Following the judgment, the woman's solicitor, Gareth Noble, said he intends to ask the Director of Public Prosecutions not to proceed with the prosecution of his client who is due before Dublin Circuit Criminal Court next month.

Among the factors he would be asking the DPP to consider is that the woman has now spent two and a half years in prison, he added.

The woman, who cannot be named for legal reasons, was discovered by gardaí in 2012 after they raided a suspected growhouse in a north Dublin industrial estate as part of a series of raids in a nationwide operation. Cannabis worth some €1 million was found at the premises.

The woman was later charged with unlawful possession of cannabis and having it for the purposes of sale or supply. She has been remanded in custody at the Dóchas Women’s Centre since her arrest.

The woman, who at the time of her arrest could not speak English, claimed she was a trafficking victim and should not be prosecuted. In September 2013, gardaí said there was insufficient evidence to conclude she is a trafficking victim.

Fair procedures

In proceedings against the Chief Superintendent of the

Garda National Immigration Bureau

(GNIB), the DPP, Ireland and the Attorney General, the woman said the refusal breached her rights, including her rights to fair procedures.

She claimed her rights under the relevant EU directive were breached and the directive has not been properly transposed into Irish law.

The respondents argued the directive had been adequately transposed by means of administrative arrangements.

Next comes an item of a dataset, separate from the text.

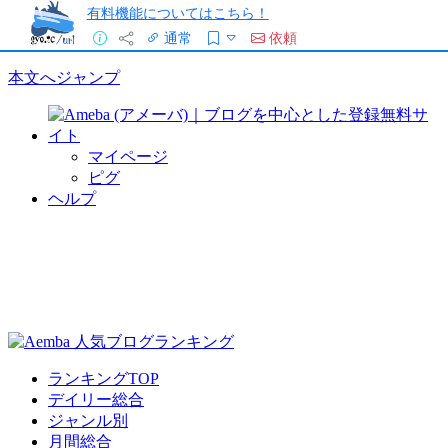
有料機能についてはこちら！
通常
依頼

It was also claimed the application was misconceived and the woman had been untruthful or vague when asked to give certain information.

In her judgment, Ms Justice O’Malley said, under the EU directive, the State has an obligation to have in place a mechanism to ensure prosecuting authorities have a discretion not to punish or prosecute victims of trafficking suspected of committing a criminal offence. It must also have a mechanism to identify such victims accused of criminality.

The judge said this case demonstrated a number of fundamental difficulties with the current mechanism, including a lack of clarity as to where the onus of proof lay concerning an application for recognition as a victim of trafficking.

She adjourned the matter to later this month when she will hear further submissions arising out of her decision.